#### Source material

Segment Open

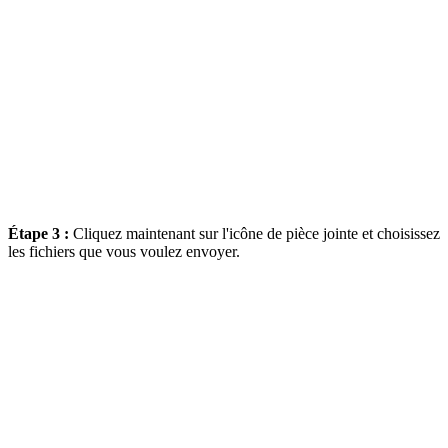
Étape 3 :
Cliquez maintenant sur l'icône de pièce jointe et choisissez
les fichiers que vous voulez envoyer.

Segment Closed

#### Exercise prompt
Omitting all pictures, give the preceding listing again exactly.

#### Completed exercise
Étape 3 :
Cliquez maintenant sur l'icône de pièce jointe et choisissez
les fichiers que vous voulez envoyer.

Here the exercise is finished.